I say “strangely” because I am by no means squeamish about salty language. My everyday speech is still peppered with profanities, though I don’t care for using it in writing very much anymore. But I still remember the thrill of being around twelve or thirteen and testing the boundaries to see when I could finally get away with using bad words around my parents without them scolding me. It was a rite of passage, a way of feeling recognized as more than a kid. However, once that boundary had been crossed, there was no need to exult in it. Like many thrills, the pleasure was mostly in the anticipation. Even in high school, a 2 Live Crew cassette was like samizdat acquired through someone’s older brother.

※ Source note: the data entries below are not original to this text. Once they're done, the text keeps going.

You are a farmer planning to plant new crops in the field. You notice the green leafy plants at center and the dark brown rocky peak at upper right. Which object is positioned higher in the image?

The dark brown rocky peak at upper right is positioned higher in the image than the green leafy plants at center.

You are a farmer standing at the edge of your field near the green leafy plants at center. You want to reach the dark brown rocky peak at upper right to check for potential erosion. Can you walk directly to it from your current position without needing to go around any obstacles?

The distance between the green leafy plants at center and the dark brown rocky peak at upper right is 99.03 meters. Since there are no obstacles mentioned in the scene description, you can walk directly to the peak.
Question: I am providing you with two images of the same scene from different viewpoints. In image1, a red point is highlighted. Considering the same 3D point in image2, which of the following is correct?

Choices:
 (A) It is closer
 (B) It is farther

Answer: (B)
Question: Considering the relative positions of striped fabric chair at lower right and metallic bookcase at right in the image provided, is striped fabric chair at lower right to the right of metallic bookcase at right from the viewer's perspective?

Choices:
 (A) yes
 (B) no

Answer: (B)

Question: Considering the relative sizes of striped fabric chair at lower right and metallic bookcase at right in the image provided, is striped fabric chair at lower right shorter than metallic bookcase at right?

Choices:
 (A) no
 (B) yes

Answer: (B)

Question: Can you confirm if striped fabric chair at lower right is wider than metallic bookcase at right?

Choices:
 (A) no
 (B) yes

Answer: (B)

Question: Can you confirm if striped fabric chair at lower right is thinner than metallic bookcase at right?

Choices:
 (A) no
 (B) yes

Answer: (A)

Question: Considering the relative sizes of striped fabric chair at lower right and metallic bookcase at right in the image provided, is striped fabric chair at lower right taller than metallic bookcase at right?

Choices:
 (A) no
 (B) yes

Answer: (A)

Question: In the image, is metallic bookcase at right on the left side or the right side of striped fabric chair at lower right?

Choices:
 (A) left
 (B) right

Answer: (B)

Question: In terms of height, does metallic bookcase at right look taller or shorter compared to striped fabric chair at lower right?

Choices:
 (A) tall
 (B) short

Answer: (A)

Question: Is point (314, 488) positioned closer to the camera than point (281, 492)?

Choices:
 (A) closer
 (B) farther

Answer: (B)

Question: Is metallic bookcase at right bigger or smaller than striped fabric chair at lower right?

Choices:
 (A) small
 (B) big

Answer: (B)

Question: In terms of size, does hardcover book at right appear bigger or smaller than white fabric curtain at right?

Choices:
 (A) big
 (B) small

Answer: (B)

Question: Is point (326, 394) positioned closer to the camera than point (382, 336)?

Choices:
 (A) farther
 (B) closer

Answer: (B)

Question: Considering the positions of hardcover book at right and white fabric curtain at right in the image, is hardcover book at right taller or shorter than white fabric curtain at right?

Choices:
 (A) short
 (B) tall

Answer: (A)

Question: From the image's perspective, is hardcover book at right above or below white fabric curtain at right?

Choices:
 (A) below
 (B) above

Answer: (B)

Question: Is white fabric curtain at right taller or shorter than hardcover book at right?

It was only shockingly funny to us because there wasn’t any other music so offensively profane at the time. Après nous, le déluge, though. Now it’s just boring, and I find that I despise hearing something good referred to as “the shit.” Again, not because of any, ahem, anality, but because it’s just so lazy and reflexive. “The new Dead Can Dance music is the shit, man!” Oh, is that supposed to be complimentary? Are you barbarians happy now that you’ve sacked the capital of restraint and decency? Now you’re just amusing yourselves by taking the charred corpses of words and arranging them in grotesque parodies of their former meaning? Like Ismo, I’m perplexed by the way the word can mean almost everything and nothing. Apparently literal meaning is too strenuous for us; we’d rather just rely on tone and emotion to make our point. It’s linguistic nihilism, that’s what it is. Anarchy is loosed upon the words.